Assignment
I would like every line of the records below that contains the word "防寒作業服" copied.

Data

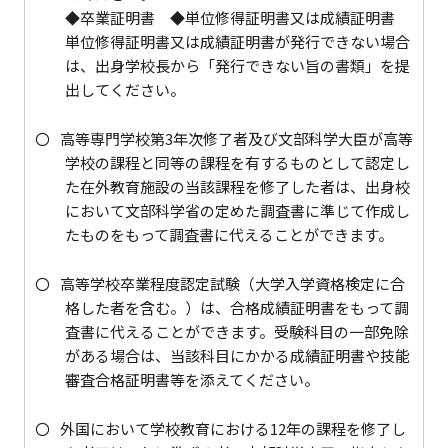
◆卒業証明書 ◆単位修得証明書又は成績証明書
単位修得証明書又は成績証明書が発行できない場合
は、出身学校長から「発行できない旨の書類」を提
出してください。
高等専門学校第3年次修了者及び文部科学大臣が高等
学校の課程と同等の課程を有するものとして認定し
た在外教育施設の当該課程を修了した者は、出身校
において文部科学省の定めた調査書に準じて作成し
たものをもって調査書に代えることができます。
高等学校卒業程度認定試験（大学入学資格検定に合
格した者を含む。）は、合格成績証明書をもって調
査書に代えることができます。受験科目の一部免除
がある場合は、当該科目にかかる成績証明書や技能
審査合格証明書等を添えてください。
外国において学校教育における12年の課程を修了し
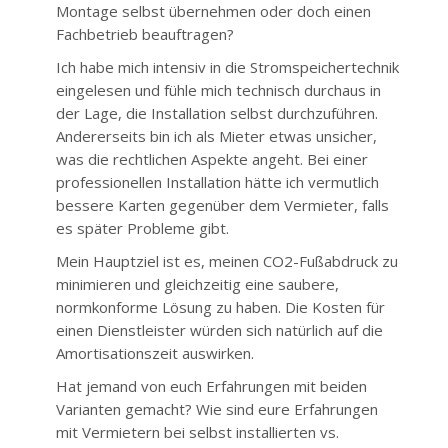
Montage selbst übernehmen oder doch einen
Fachbetrieb beauftragen?
Ich habe mich intensiv in die Stromspeichertechnik
eingelesen und fühle mich technisch durchaus in
der Lage, die Installation selbst durchzuführen.
Andererseits bin ich als Mieter etwas unsicher,
was die rechtlichen Aspekte angeht. Bei einer
professionellen Installation hätte ich vermutlich
bessere Karten gegenüber dem Vermieter, falls
es später Probleme gibt.
Mein Hauptziel ist es, meinen CO2-Fußabdruck zu
minimieren und gleichzeitig eine saubere,
normkonforme Lösung zu haben. Die Kosten für
einen Dienstleister würden sich natürlich auf die
Amortisationszeit auswirken.
Hat jemand von euch Erfahrungen mit beiden
Varianten gemacht? Wie sind eure Erfahrungen
mit Vermietern bei selbst installierten vs.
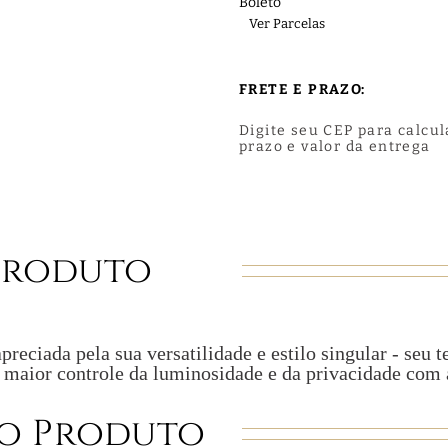
Boleto
Ver Parcelas
FRETE E PRAZO:
Digite seu CEP para calcul
prazo e valor da entrega
Produto
eciada pela sua versatilidade e estilo singular - seu t
 maior controle da luminosidade e da privacidade com a
o Produto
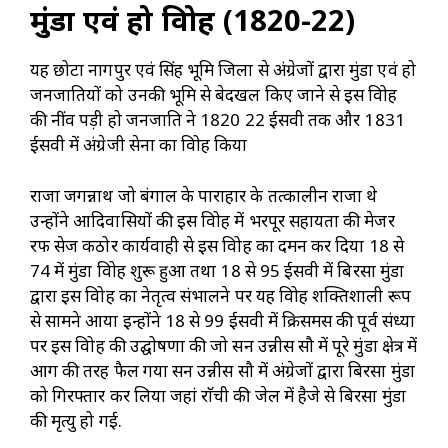
मुंडा एवं हो विद्रोह (1820-22)
यह छोटा नागपुर एवं सिंह भूमि जिला से अंग्रेजों द्वारा मुंडा एवं हो
जनजातियों को उनकी भूमि से बेदखल किए जाने से इस विद्रोह
की नींव पड़ी हो जनजाति ने 1820 22 ईसवी तक और 1831
ईसवी में अंग्रेजी सेना का विद्रोह किया
राजा जगन्नाथ जो बंगाल के पाराहार के तत्कालीन राजा थे
उन्होंने आदिवासियों की इस विद्रोह में भरपूर सहायता की मेजर
रफ सेज कठोर कार्यवाही से इस विद्रोह का दमन कर दिया 18 से
74 में मुंडा विद्रोह शुरू हुआ तथा 18 से 95 ईसवी में बिरसा मुंडा
द्वारा इस विद्रोह का नेतृत्व संभालने पर यह विद्रोह शक्तिशाली रूप
से सामने आया इन्होंने 18 से 99 ईसवी में क्रिसमस की पूर्व संध्या
पर इस विद्रोह की उद्घोषणा की जो सन उन्नीस सौ में पूरे मुंडा क्षेत्र में
आग की तरह फैल गया सन उन्नीस सौ में अंग्रेजों द्वारा बिरसा मुंडा
को गिरफ्तार कर लिया जहां राॅची की जेल में हैजे से बिरसा मुंडा
की मृत्यु हो गई.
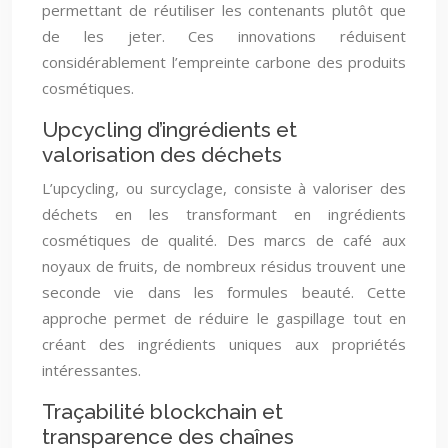
permettant de réutiliser les contenants plutôt que
de les jeter. Ces innovations réduisent
considérablement l’empreinte carbone des produits
cosmétiques.
Upcycling d’ingrédients et
valorisation des déchets
L’upcycling, ou surcyclage, consiste à valoriser des
déchets en les transformant en ingrédients
cosmétiques de qualité. Des marcs de café aux
noyaux de fruits, de nombreux résidus trouvent une
seconde vie dans les formules beauté. Cette
approche permet de réduire le gaspillage tout en
créant des ingrédients uniques aux propriétés
intéressantes.
Traçabilité blockchain et
transparence des chaînes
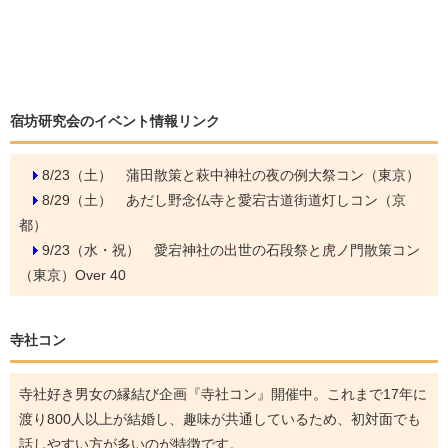
宿坊研究会のイベント情報リンク
8/23（土）
蒲田散策と萩中神社の夜の例大祭コン（東京）
8/29（土）
あだし野念仏寺と愛宕古道街道灯しコン（京
都）
9/23（水・祝）
愛宕神社の出世の石段祭と虎ノ門散策コン
（東京）Over 40
寺社コン
寺社好き男女の縁結び企画『寺社コン』開催中。これまで17年に
渡り800人以上が結婚し、趣味が共通しているため、初対面でも
話しやすい方が多いのが特徴です。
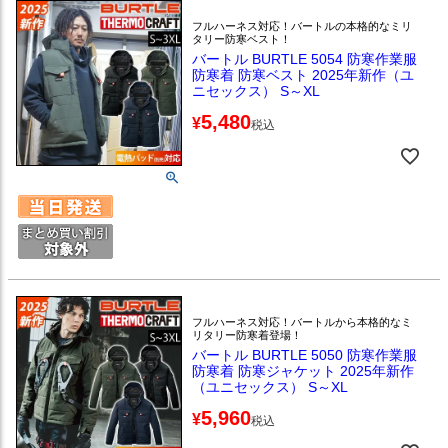
フルハーネス対応！バートルの本格的なミリ
タリー防寒ベスト！
バートル BURTLE 5054 防寒作業服
防寒着 防寒ベスト 2025年新作（ユ
ニセックス） S～XL
5,480
¥
税込
フルハーネス対応！バートルから本格的なミ
リタリー防寒着登場！
バートル BURTLE 5050 防寒作業服
防寒着 防寒ジャケット 2025年新作
（ユニセックス） S～XL
5,960
¥
税込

Answer area
バートル BURTLE 5054 防寒作業服
バートル BURTLE 5050 防寒作業服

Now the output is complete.